» YOUR TASK
The response must contain every line below in which "carrefours" appears.

» MATERIAL FOR THIS TASK
--- START ---
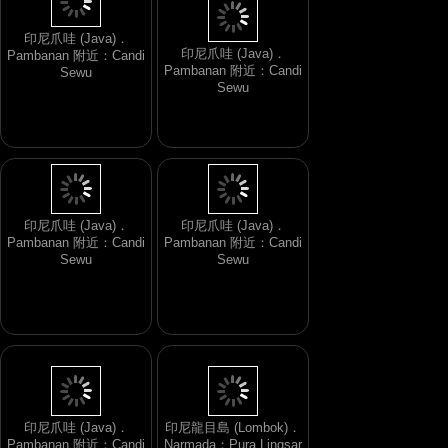
印尼爪哇 (Java)．
Pambanan 附近：Candi
印尼爪哇 (Java)．
Sewu
Pambanan 附近：Candi
Sewu
印尼爪哇 (Java)．
印尼爪哇 (Java)．
Pambanan 附近：Candi
Pambanan 附近：Candi
Sewu
Sewu
印尼爪哇 (Java)．
印尼龍目島 (Lombok)．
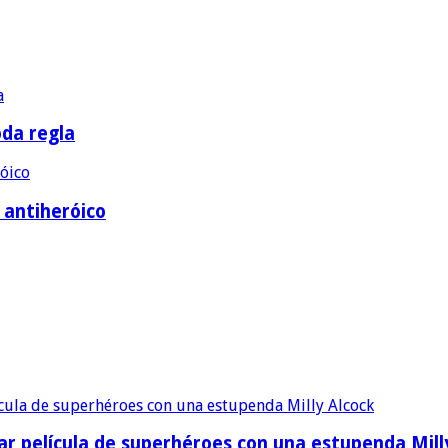
oda regla
e antiheróico
ular película de superhéroes con una estupenda Mill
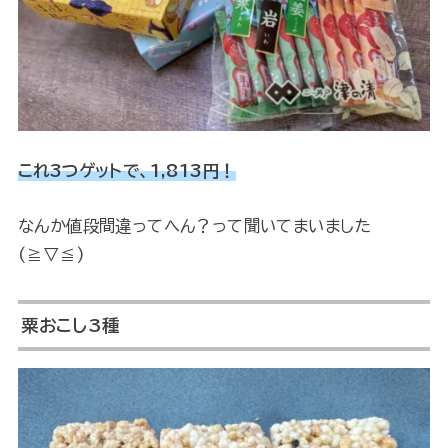
これ3つゲットで、1,813円！
なんか値段間違ってへん？って聞いてまいました
(≧▽≦)
粟おこし3種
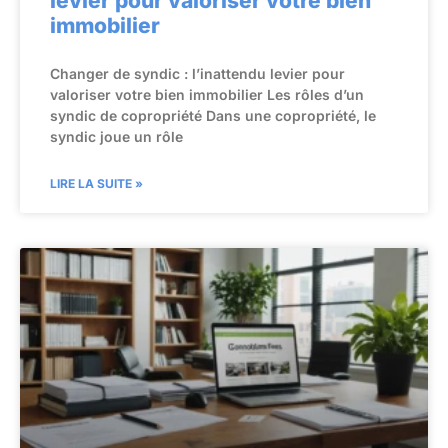
levier pour valoriser votre bien
immobilier
Changer de syndic : l’inattendu levier pour
valoriser votre bien immobilier Les rôles d’un
syndic de copropriété Dans une copropriété, le
syndic joue un rôle
LIRE LA SUITE »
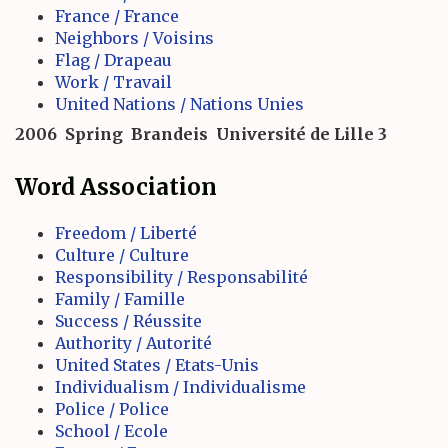
France / France
Neighbors / Voisins
Flag / Drapeau
Work / Travail
United Nations / Nations Unies
2006
Spring
Brandeis
Université de Lille 3
Word Association
Freedom / Liberté
Culture / Culture
Responsibility / Responsabilité
Family / Famille
Success / Réussite
Authority / Autorité
United States / Etats-Unis
Individualism / Individualisme
Police / Police
School / Ecole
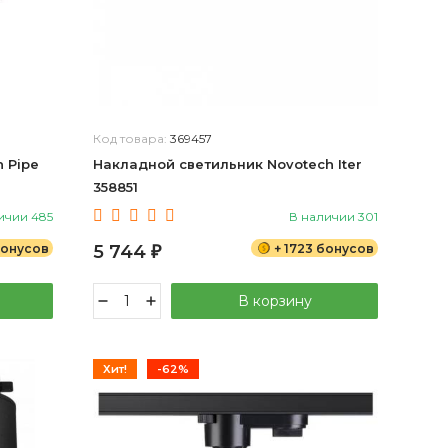
Код товара:
369457
 Pipe
Накладной светильник Novotech Iter
358851
ичии 485
В наличии 301
бонусов
5 744
+ 1723 бонусов
₽
В корзину
Хит!
-62%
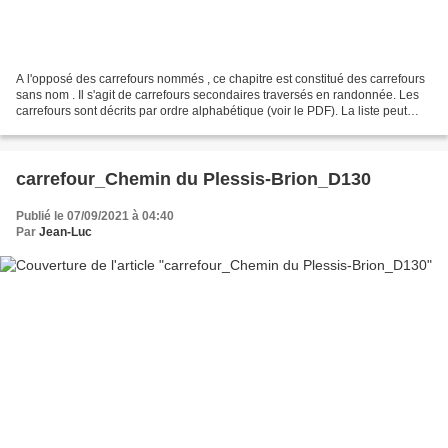
A l'opposé des carrefours nommés , ce chapitre est constitué des carrefours
sans nom . Il s'agit de carrefours secondaires traversés en randonnée. Les
carrefours sont décrits par ordre alphabétique (voir le PDF). La liste peut
évoluer en fonction des...
carrefour_Chemin du Plessis-Brion_D130
Publié le 07/09/2021 à 04:40
Par
Jean-Luc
--- END ---
» REPLY TO THE TASK
A l'opposé des carrefours nommés , ce chapitre est constitué des carrefours
sans nom . Il s'agit de carrefours secondaires traversés en randonnée. Les
carrefours sont décrits par ordre alphabétique (voir le PDF). La liste peut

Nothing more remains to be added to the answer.